Como o próprio nome já diz, o enredo trata de assassinatos misteriosos realizados por um mascarado, no estilo Pânico. A história se inicia há mais ou menos trinta anos atrás, numa noite de Halloween, quando os pais de Sarah Benet (Mc Grath)  são mortos por um serial killer, sendo que sua mãe,  ainda grávida, implora para que o assassino preserve a vida do bebê, e ele cumpre o pedido da mulher da maneira mais sórdida.

Nos dias atuais, Sarah volta à cidade em que nasceu, com o seu marido Dylan (Brandon Jay McLaren)  tentando resgatar o que aconteceu no passado. Ao mesmo tempo, passa a visitar o assassino de seus pais, que já está na prisão.

No entanto, desde sua chegada na cidade, os crimes voltam a acontecer por um serial também mascarado, que só vamos descobrir a identidade no último capítulo. Com ajuda de Tom Winston (Patrick Garrow), o assassino original, Sarah começa a ligar os crimes aos pecados capitais das vítimas. Nesse ponto, além da influência da saga Scream, vimos aqui uma ligação com o filme Seven (1995).

Basicamente a cada capítulo alguém é assassinado pelo “Executioner”, e antes de sua morte, é mostrado um passado podre das vitimas para “justificar” seus atos e não nos apegarmos tanto a elas. Nesse meio, estão o rico casal gay amigos de Sarah, a louca da cidade cuja filha desapareceu, o próprio marido de Sarah com seu passado misterioso e sua ambição na carreira de jornalista, a vizinha carola do casal (essa posso até descartar, um SPOILER é que a megera já é eliminada no primeiro capítulo),  a avó da Sarah, a jornalista chefe de Dylan, o pessoal da polícia…E à medida em que um antipático  vai sendo eliminado, outro começa a parecer suspeito, até começarmos a deduzir quem pode ser o Executioner.
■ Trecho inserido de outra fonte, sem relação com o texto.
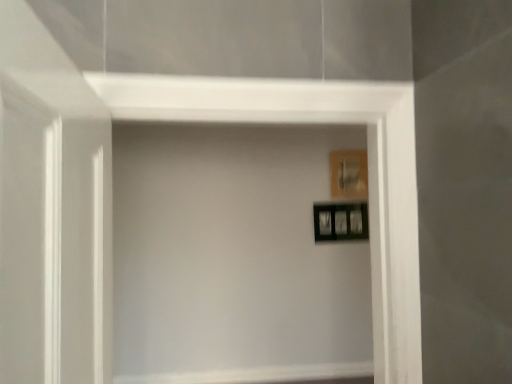 Question: Is transparent glass door at left to the left or to the right of black glossy picture frame at upper right, which appears as the 1th picture frame when ordered from the bottom, in the image?

Choices:
 (A) left
 (B) right

Answer: (A)

Question: Is point (51, 160) closer or farther from the camera than point (347, 218)?

Choices:
 (A) farther
 (B) closer

Answer: (B)

Question: Estimate the real-world distances between objects in this image. Which object is farther from the wooden picture frame at upper right, which is the 1th picture frame in top-to-bottom order?

Choices:
 (A) transparent glass door at left
 (B) black glossy picture frame at upper right, the 2th picture frame from the top

Answer: (A)

Question: Which object is positioned closest to the black glossy picture frame at upper right, the 2th picture frame from the top?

Acredito que a série cumpre o que promete, então acabei dando cinco estrelas na avaliação da Netflix. Não vou entrar no mérito de discutir atuações, apenas o enredo mesmo e a qualidade visual. O fato de ter o suspense, curta duração de capítulos, e visual limpo e claro acabou me prendendo. Por eliminação vai ficando fácil deduzir quem é o criminoso, confesso que a partir da quarta morte e história das vitimas, comecei a ter meus suspeitos, e se eu apostasse com alguém, teria ganhado, o que de fato me deixou satisfeita com o final. No entanto, recomendo assistir a temporada 1 até o fim para ter a certeza de quem é, e a explicação para os novos crimes.

Ouvi falar de uma segunda temporada, e o último capítulo realmente deixa um gancho para tal. Só não sei se com os mesmos atores, já que passaram a limpa em quase todo o elenco.

Ano da série : 2016 (o ano Slasher da história)

País : Canadá

Minha nota: 4.5, queria explicações mais plausiveis sobre o porquê da pessoa ter virado assassina.